There was this grouping of chairs at the top of the stairs by the entrance to the ward. A member of staff sat there and patients came and went, read magazines, talked. I realized later that the member of staff was there not for intellectual conversation for the patients, but rather to make sure that none of them tried to escape.
I realise now that the feeling of being in a dream was maybe because most of the patients were on a lot of drugs so were moving slowly, lumbering around, all their movements were delayed, a lot of the conversations made no sense, although other patients seemed to be able to talk animatedly to each other about something that seemed to make no sense to me. It was like walking onto a strange film set, looking in on a strange world, but not being part of it.
I had this real fear that having got my brother into the hospital he would then lose all his rights. The doctors would give him loads of drugs and that would be it – he would be a zombie for the rest of his life and there would be nothing anyone could do to stop them. My worst fears were realized when I arrived early the following morning ready to meet the consultants on their morning rounds and to ask what was going on. I waited hours and no-one came to see me. Finally, I saw my brother walking along the corridor. Apparently, he had just been in to see the doctors. I felt I was invisible.
The doctors came to me smiling, “we don’t think he’s schizophrenic” – was that a good thing?

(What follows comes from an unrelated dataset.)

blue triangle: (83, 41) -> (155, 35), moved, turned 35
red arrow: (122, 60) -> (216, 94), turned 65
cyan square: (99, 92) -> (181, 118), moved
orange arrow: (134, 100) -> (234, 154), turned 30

Luckily it was. It was something to do with whether you heard your own voice talking to you in your head or someone else’s. One meant you were schizophrenic and the other meant you were only manic depressive which they said was fairly easy to treat.

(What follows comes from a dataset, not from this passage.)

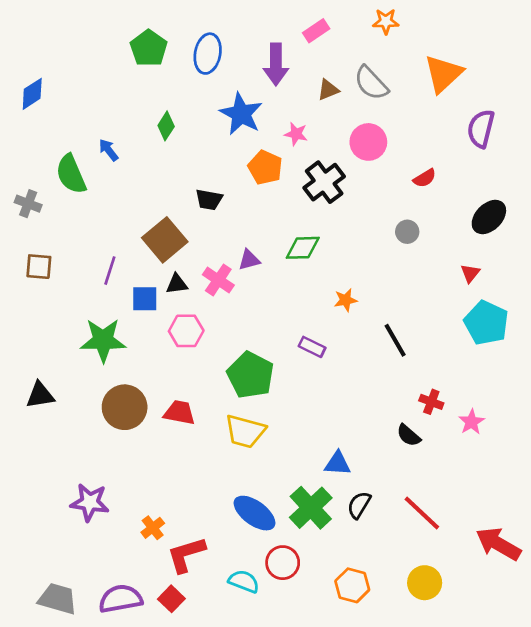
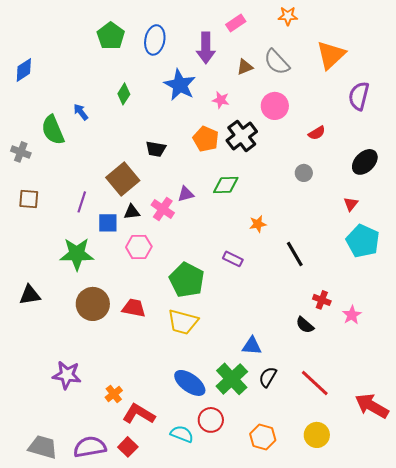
orange pentagon: (265, 167) -> (206, 139), moved
red L-shape: (186, 555) -> (139, 414), turned 48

I calmed down over the next couple of days and realized that although Benjy wasn’t completely normal as far as the hospital staff was concerned he was able to make decisions about what he wanted to do etc. The only thing which was a bit shocking was that he wasn’t allowed out of the hospital on his own or even with me for a couple of days. Benjy had also been told that if he didn’t take the drugs he would be sectioned and if he tried to leave the hospital he would be sectioned so maybe the idea of freedom was a bit of an illusion.
But I realized that the reason the staff had kept their distance from me initially was that it was up to Benjy to choose what he wanted. Did he want to see me or not, did he want me to be consulted on his care, did he want me to be told what was going on. This reassured me. He wasn’t going to lose all his rights and to an extent, he had a say over what happened to him.

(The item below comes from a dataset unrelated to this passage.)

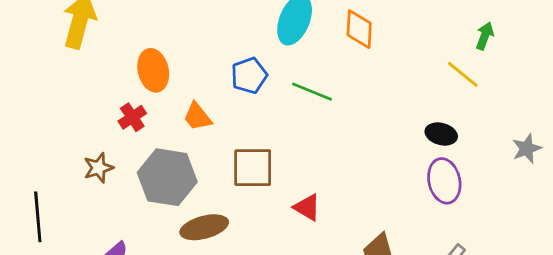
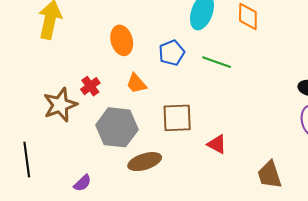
orange ellipse: (153, 70) -> (122, 40), moved
brown star: (98, 168) -> (60, 105), moved, size x1.6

It was a bit weird seeing Benjy in the state he was in. To begin with, I took everything he said and tried to have a reasoned, logical conversation with him. It was quite hard to tell where the madness finished and where the sanity began. He didn’t look mad, apart from walking a bit stiffly because of the drugs. It wasn’t until the doctors said that it was best not to get drawn onto the subjects which wound up my brother, I wouldn’t be able to reason him out of his beliefs – a whole army wouldn’t be able to change the way he thought – that was his illness. They said the best thing, while they were waiting for the drugs to have their effect, was to talk about mundane things, my daughter, the weather etc.
But then when Benjy did ask direct questions, should I lie, should I try to protect him from the truth, i.e. how long would he stay in, how ill was he, what were people saying etc. Again the nurses guided me through this. They said it was easier just to tell him everything and Ben would choose what he wanted to take on board. Otherwise, you could end up in a mess. Slowly I realized I didn’t have to take complete responsibility for my brother. He could still take responsibility for his own actions and words.